Vicente salió bajo la mirada desconfiada del gallego.
– No va a hacer nada; tranquilo. Además, le puse un sedante para caballos en el té. Creo que se va a ir a la casa. Si no, que se joda.
– Sí, que se joda -casi deseó Tony, que no se convencía de ese empujón compulsivo a los brazos maternales.
– No te olvides de los tacos en el barro. ¿Le dijiste?
– Eh… mujeres. Madres, siempre madres. Está lleno de madres, gallego. Hay más madres que minas.
– Pero…
Pero el pibe volvió. Le dieron sus cosas. Se dispuso a partir. Verificó itinerario.

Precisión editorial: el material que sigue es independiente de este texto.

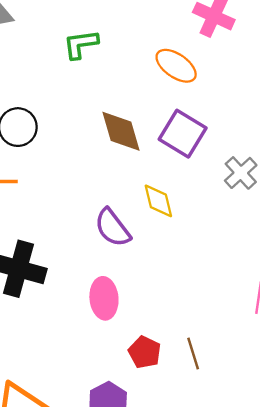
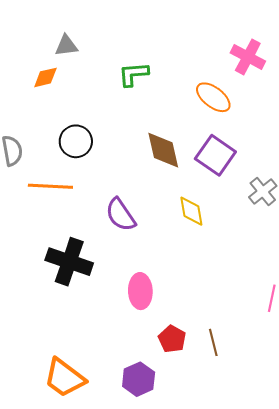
purple semicircle: (113, 228) -> (121, 215), moved

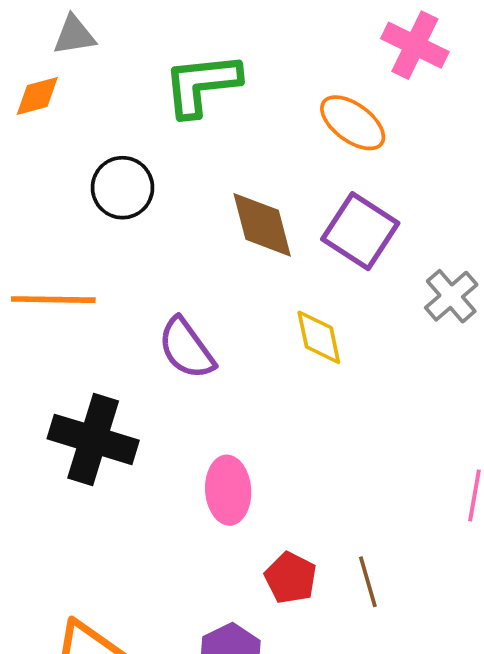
green L-shape: (133, 74) -> (202, 85), size x1.4
black circle: (76, 141) -> (122, 188), moved

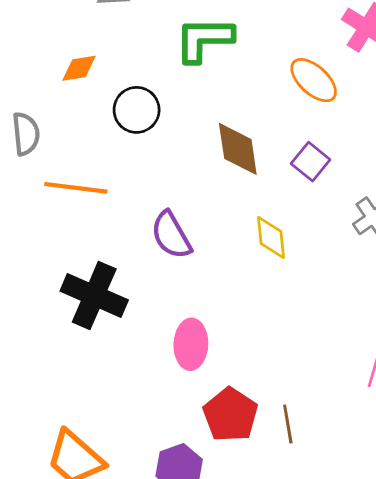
orange diamond: (37, 96) -> (79, 68), moved
purple square: (360, 231) -> (311, 162), size x0.7
red pentagon: (291, 578) -> (230, 415), size x1.4

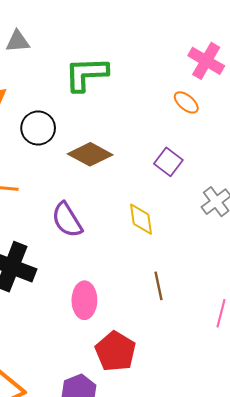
orange ellipse: (314, 80) -> (186, 102), moved, size x0.7
brown diamond: (238, 149) -> (90, 154), moved, turned -51
brown line: (288, 424) -> (158, 286), moved

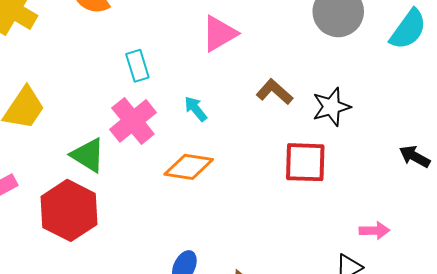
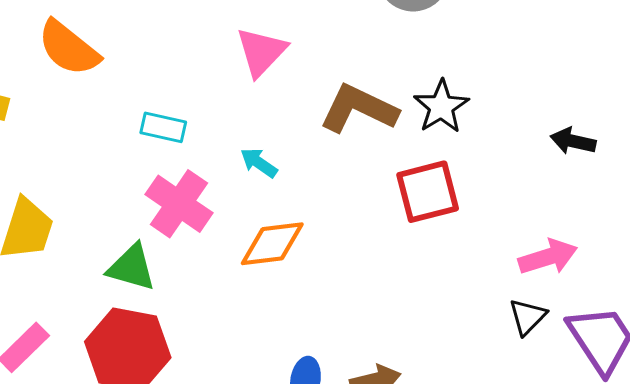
cyan rectangle: (137, 66) -> (163, 127), turned -44
brown L-shape: (275, 92) -> (359, 109), size x1.5
pink arrow: (374, 231) -> (548, 257), size x1.4

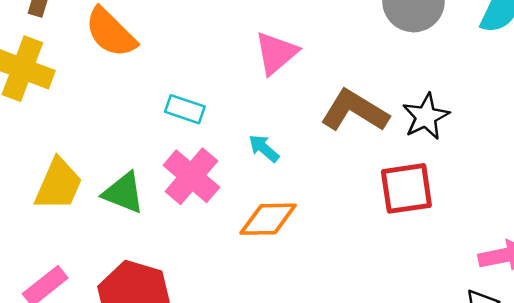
green triangle: (132, 267) -> (124, 193), moved

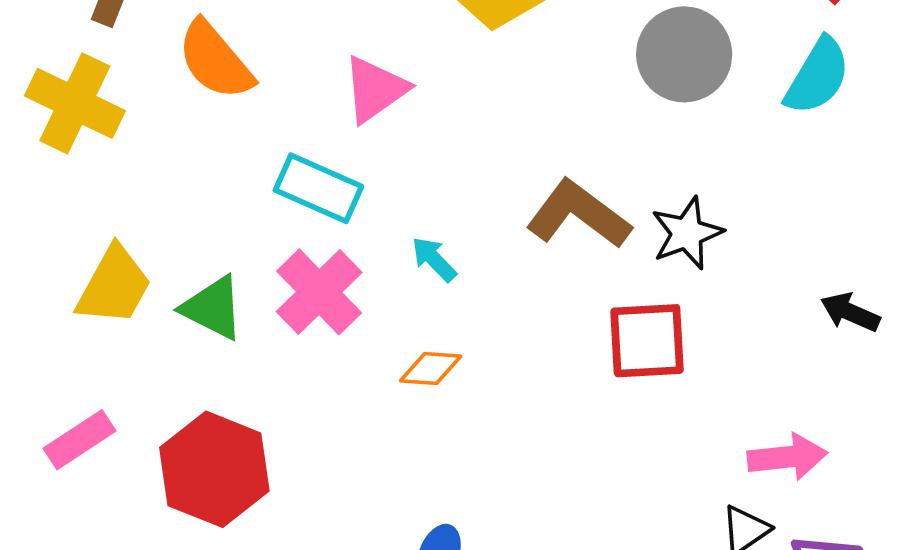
pink triangle: (276, 53) -> (375, 89), moved
cyan rectangle: (185, 109) -> (318, 188), size x1.4
orange diamond: (268, 219) -> (431, 368), size x0.7

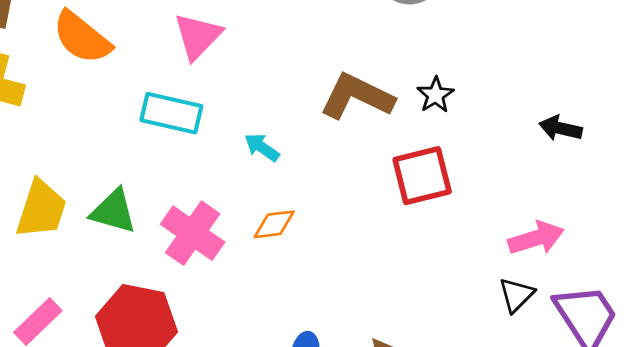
black star: (687, 233) -> (435, 95), size x0.7
pink cross: (319, 292) -> (193, 233), moved

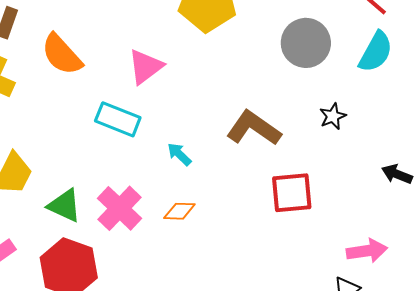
black star: (435, 95) -> (333, 116), moved
green triangle: (113, 211) -> (65, 206), moved

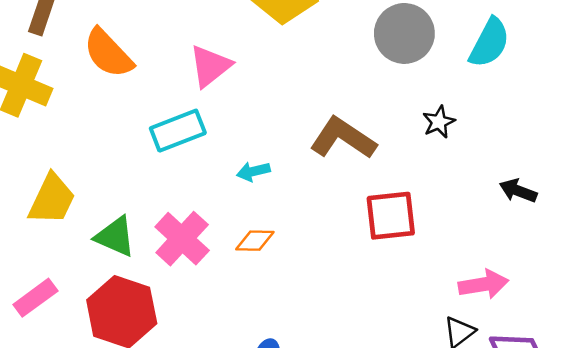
cyan rectangle: (118, 119) -> (178, 131), turned -42
cyan arrow: (179, 154) -> (253, 171), turned -56

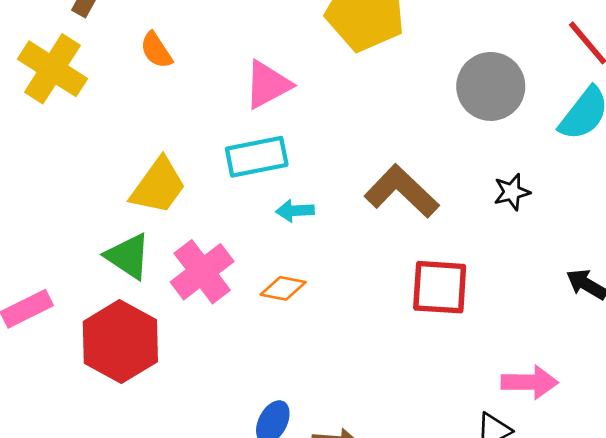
orange semicircle: (108, 53) -> (156, 50), size x0.6
cyan rectangle: (178, 131) -> (257, 157), moved
yellow trapezoid: (52, 199) -> (158, 186), moved

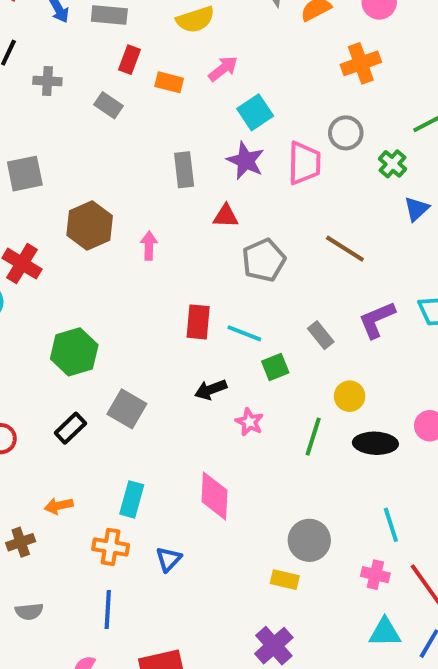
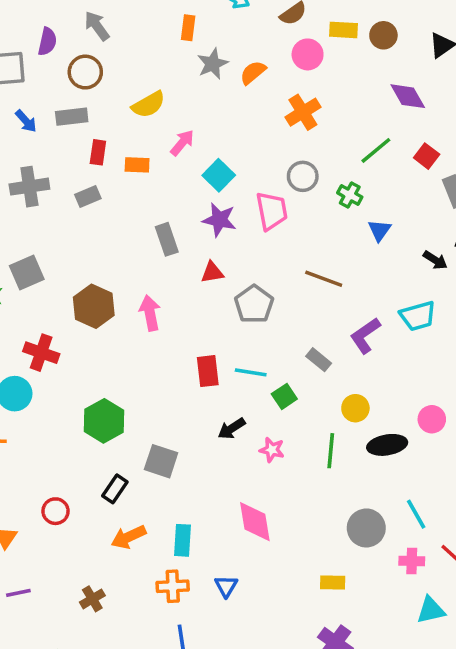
gray cross: (47, 81) -> (29, 187), size x1.5
gray rectangle: (108, 105) -> (88, 196), turned -45
pink arrow: (149, 246) -> (150, 313), size x1.4
orange arrow: (59, 506) -> (129, 537), moved, size x1.4
gray circle: (309, 540) -> (366, 528), moved

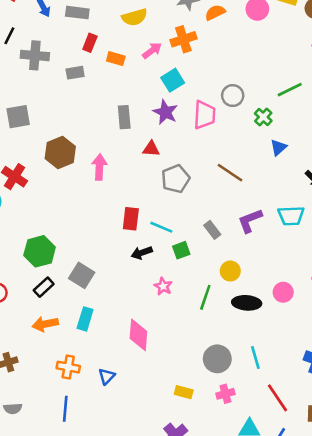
orange cross: (303, 112) -> (183, 39), moved
green hexagon: (104, 421) -> (40, 251), moved
black arrow: (232, 428) -> (142, 253), moved
cyan rectangle: (182, 540) -> (85, 319), moved
pink cross: (412, 561) -> (225, 394), moved, turned -30

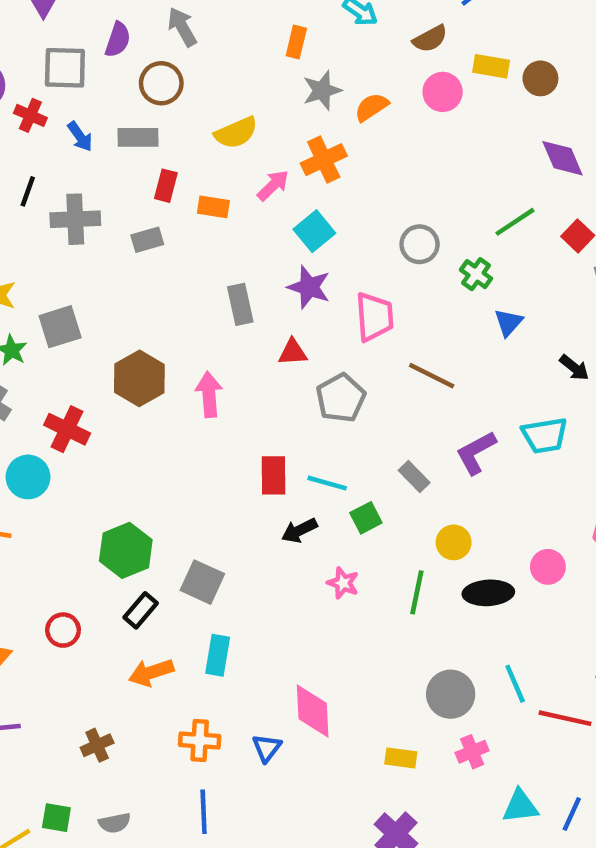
pink trapezoid: (204, 115) -> (374, 317), moved
pink diamond: (138, 335) -> (313, 711), moved
red line: (277, 398) -> (565, 718), moved, turned -36

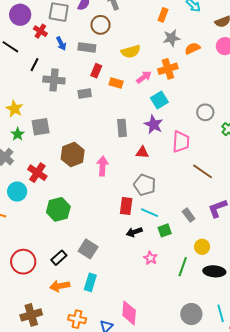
gray pentagon: (341, 398) -> (145, 185), moved, turned -30
green hexagon: (126, 550) -> (58, 209), moved
red circle: (63, 630) -> (23, 262), size x1.6
brown cross: (97, 745) -> (31, 315), size x1.5

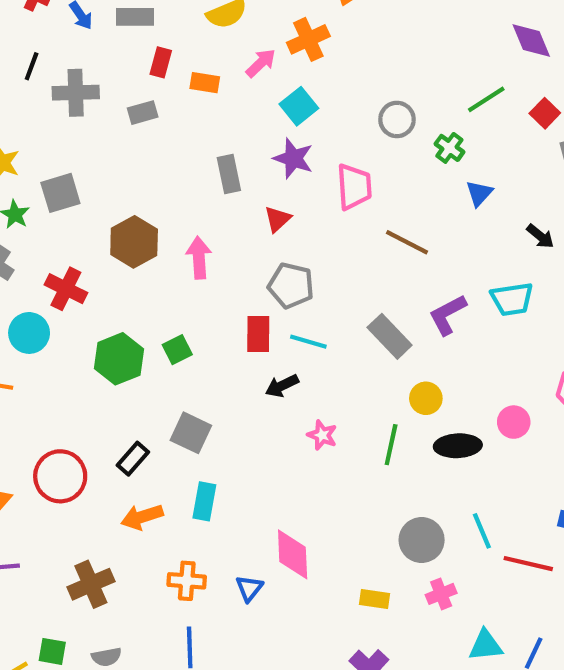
red triangle: (142, 152) -> (278, 219), turned -40
gray rectangle: (189, 215) -> (390, 336), size x1.5
green square: (165, 230) -> (177, 350), moved

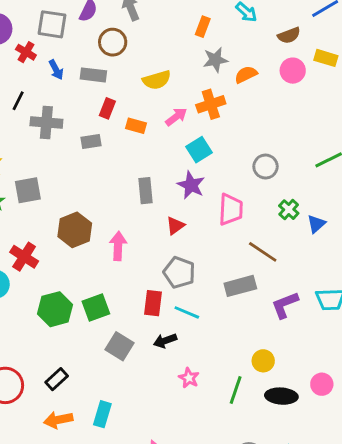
green cross: (449, 148) -> (289, 210), moved
gray rectangle: (390, 336) -> (240, 286), moved, turned -68
green square: (177, 350) -> (96, 308), size x1.4
gray square: (191, 433) -> (120, 346), moved

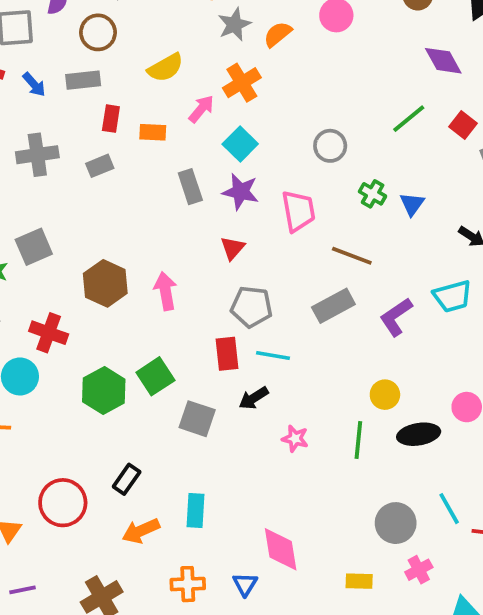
gray rectangle: (145, 191) -> (190, 187), moved

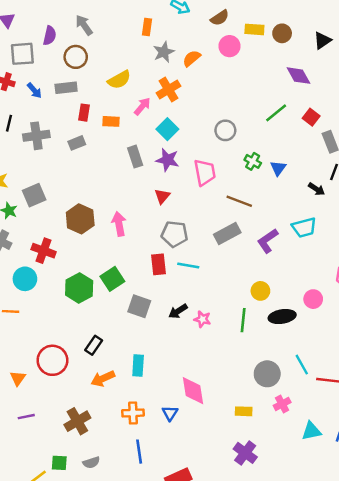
black arrow: (254, 398) -> (178, 311), moved

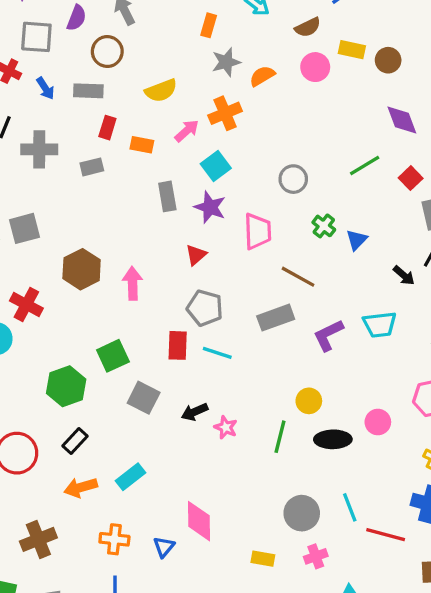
green hexagon: (79, 288) -> (66, 386), moved
cyan rectangle: (138, 365) -> (130, 477), turned 40

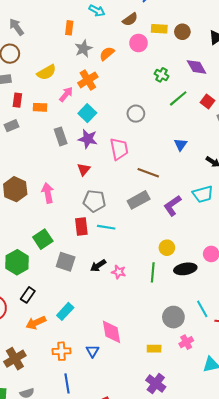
green cross: (324, 226) -> (162, 75), moved

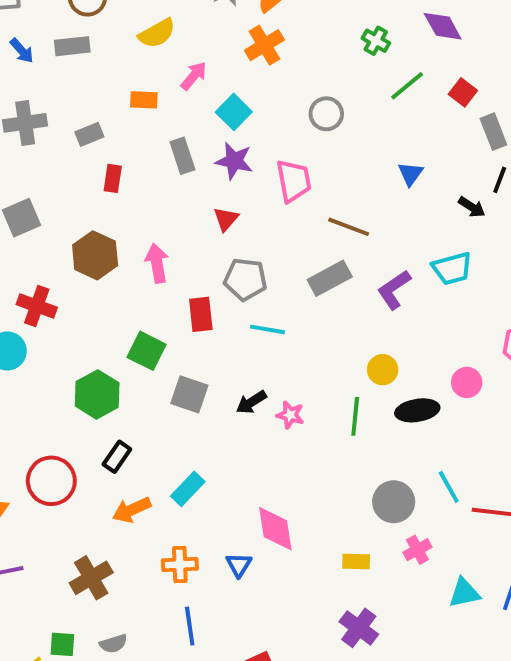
orange cross: (88, 80) -> (264, 45), moved
red rectangle: (17, 100) -> (113, 178), moved
red rectangle: (81, 227) -> (201, 314), moved
green square: (43, 239) -> (147, 351), turned -30

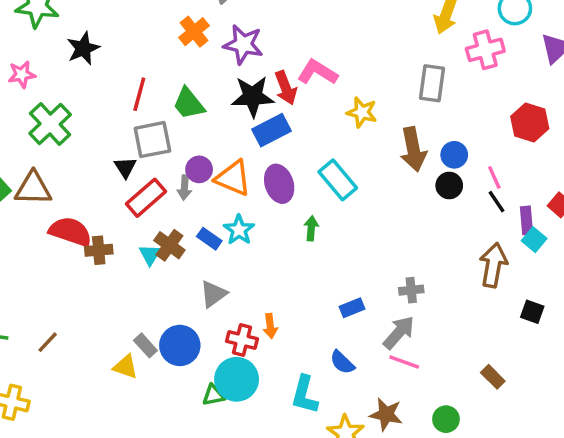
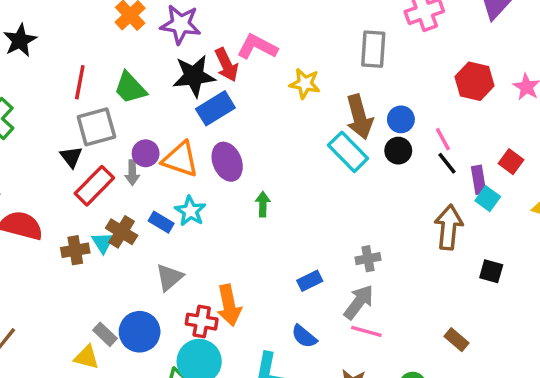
cyan rectangle: (338, 180) -> (348, 152), moved
brown cross: (99, 250) -> (75, 250), moved
orange arrow: (270, 326) -> (229, 305), size x1.6

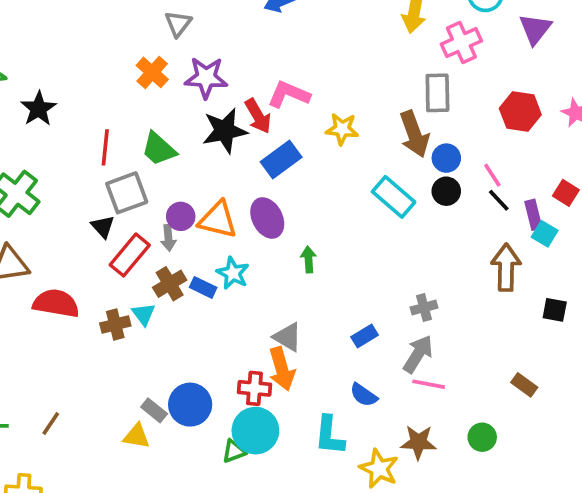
gray rectangle: (373, 49) -> (437, 93), moved
blue rectangle: (215, 108) -> (281, 160), moved
brown arrow: (359, 117) -> (414, 134), moved
brown cross: (122, 232) -> (170, 284), moved, turned 32
gray triangle: (169, 277) -> (288, 337), moved, turned -44

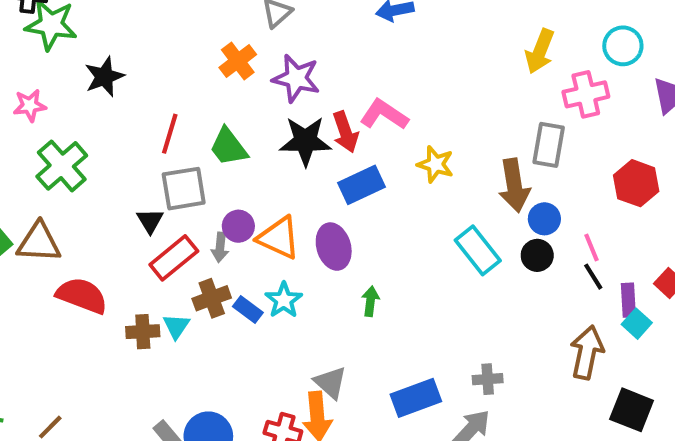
black square: (555, 310) -> (632, 410), size x1.5
blue rectangle: (365, 336) -> (416, 398), size x1.6

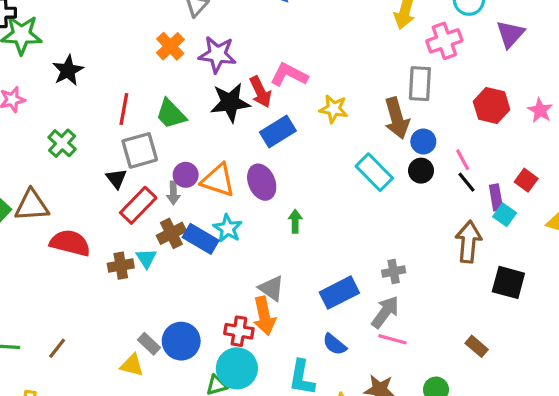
green cross: (62, 166) -> (62, 143), moved, size x0.7
blue rectangle: (248, 309) -> (201, 239), size x1.5

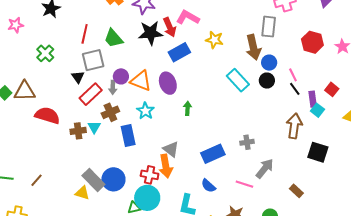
blue rectangle: (201, 239) -> (128, 136), moved, turned 45
gray arrow: (385, 312) -> (265, 168), moved
gray rectangle: (149, 344) -> (93, 180), size x1.6

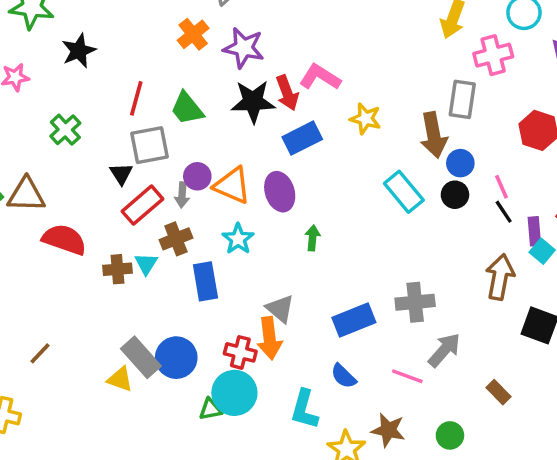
gray cross: (247, 142) -> (415, 302), size x1.5

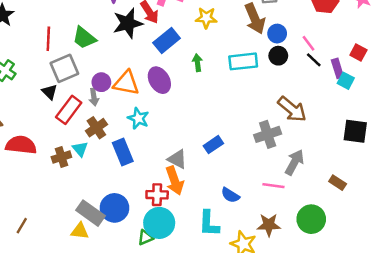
cyan rectangle: (404, 192) -> (243, 61), turned -44
green arrow: (312, 238) -> (197, 63), moved
brown arrow: (500, 277) -> (292, 109), moved, turned 132
blue rectangle: (354, 320) -> (213, 145), moved, size x0.7
green circle: (450, 435) -> (311, 219), size x1.5

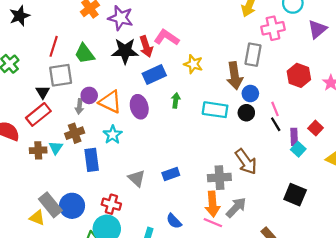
red rectangle: (69, 110) -> (38, 114), moved
orange arrow: (175, 181) -> (213, 204), moved

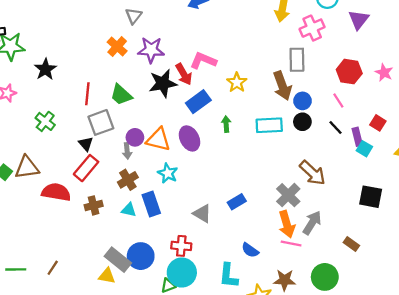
yellow star: (193, 64) -> (237, 82), turned 30
pink line: (275, 109) -> (338, 101), moved
cyan triangle: (56, 148) -> (129, 210), moved, turned -40
gray cross: (219, 178) -> (288, 195), turned -30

– Volvete en el colectivo 86 hasta Congreso -precisó el veterano-. Cuando uno está como vos, lo mejor es comprobar que la gente sigue igual, que el día no es diferente a otros, que en el fondo nada ha cambiado. El taxi tiene algo de irreal, de tiempo falso. Dedicate a mirar la gente, pibe.
Lo único que le faltaba era «la vida merece vivirse» pero le pareció una obscenidad. Optó por ponerse de pie, acompañarlo hasta la puerta.
– En el fondo no entiendo por qué hace todo esto… -empezó Vicente deslizándose hacia el lugar común.
Todo lo que seguía eran frases de fin de capítulo y Etchenaik sentía que todavía faltaba. Así que lo empujó suavemente y cerró el portón como quien dice o hace basta por hoy, decreta el descanso de la compañía.
Pero tuvo que ultimar trámites. Tony soportó con mala cara la privacidad de su larga conversación con Macías, más parecida a la negociación de Yalta que a un contacto matinal con novedades policiales y de las otras.
– La media inglesa -dijo Etchenaik al volver al patio-. Es negocio: dos puntos de local y uno de visitante…
– ¿El Negro? -y Tony señaló la habitación contigua, donde Sayago reposaba como si lo hubieran noqueado una vez más-. ¿Negociaste al Negro?
Etchenaik le amagó un derechazo amistoso.
– Nunca, nunca. Todo quedó increíblemente prolijo, gallego. Ahora, como dicen los médicos al cerrar la puerta en las películas, sólo nos queda esperar. Y tengo unas ganas bárbaras de sentarme a esperar.